Rather, Ford and his party have progressively portrayed themselves as capable managers who will meet Ontario’s needs in 2022. Whether his policy record really is a different story. The point is that he successfully convinced Ontarians that they were the best party to run the province.
It wasn’t really an election about divisive issues. The biggest exception was the proposed highway 413, which was promised by the PC and opposed by other parties. Instead, PC managed to make it a retail poll about instant items for sale, more than big concepts and philosophies.
It was built to Ford’s strengths. He is not a traditional thinker or a liberal. Rather, as he clearly states in his book Ford NationThe political philosophy of the Ford family is simple: “customer service.” Ford views politics on an individual, taxpayer and customer base, far more than in the spirit of broader systemic issues and challenges.
a promise extraordinary
The retail focus for an astounding series of promises in all directions during the election campaign, as played by other parties. Many of the promises seemed random and unrelated to broad ideas.
Future political junkies can play a quiz: “Who promised what in the 2022 Ontario election?” Which party promised to bring back Grade 13? Who promised to eliminate truck tolls on Highway 407? Which party promised to increase disability benefits by five percent? (Correct answers, respectively: The Liberals, The Greens and the NDP, and PC.)
The PC machine was so invincible throughout the campaign that the two other major parties spent most of their energy fighting each other for a spot. The Liberals were desperate to climb back from their 2018 wipeout, and largely failed while the NDP struggled to find its footing.
The two main opposition parties were interrupted by their leaders, both of whom announced their resignations on election night.

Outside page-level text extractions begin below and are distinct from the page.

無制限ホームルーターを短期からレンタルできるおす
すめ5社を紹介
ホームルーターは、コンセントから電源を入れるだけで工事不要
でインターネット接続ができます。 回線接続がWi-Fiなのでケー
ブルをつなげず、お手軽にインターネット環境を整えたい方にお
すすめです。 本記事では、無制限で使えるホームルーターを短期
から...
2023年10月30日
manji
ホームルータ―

Liberal leader Steven Del Duca was not able to sell his suburban father image and lost his seat. New Democrat Andrea Horvath has not been able to attract public attention – either positive or negative – despite her fourth election and declared that it was time to “pass the torch” to a new leader.
role of pandemic
The unanswered question is whether this election would have been different without the COVID-19 pandemic.
The Ford government had a rocky record managing COVID-19. But it is notable how the PC Party remained largely united – in contrast to the Alberta United Conservatives, which were engulfed in civil war that resulted in the death of their leader, Jason Kenney.

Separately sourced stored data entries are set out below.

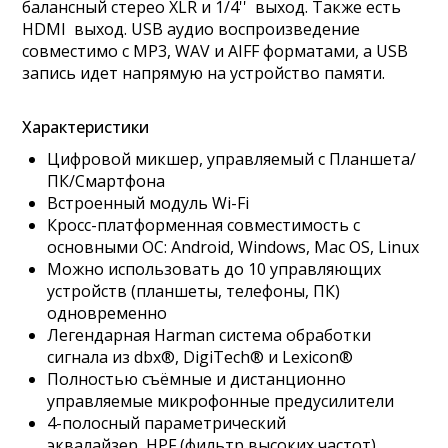
балансный стерео XLR и 1/4'' выход. Также есть
HDMI выход. USB аудио воспроизведение
совместимо с MP3, WAV и AIFF форматами, а USB
запись идет напрямую на устройство памяти.
Характеристики
Цифровой микшер, управляемый с Планшета/
ПК/Смартфона
Встроенный модуль Wi-Fi
Кросс-платформенная совместимость с
основными ОС: Android, Windows, Mac OS, Linux
Можно использовать до 10 управляющих
устройств (планшеты, телефоны, ПК)
одновременно
Легендарная Harman система обработки
сигнала из dbx®, DigiTech® и Lexicon®
Полностью съёмные и дистанционно
управляемые микрофонные предусилители
4-полосный параметрический
эквалайзер, HPF (фильтр высоких частот),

Read more: Alberta’s political culture and history played a role in Jason Kenney’s downfall
Four members of the Ontario PC Caucus left or were expelled during the pandemic after speaking publicly against the government’s COVID-19 policies, and the party faces two distinct rivals, the New Blue and Ontario parties on the right. Had to do But both failed to win seats or stop PC’s momentum.
This again suggests that there is something different about Ontario and its political culture, and the PC Party under Ford has figured out what it is.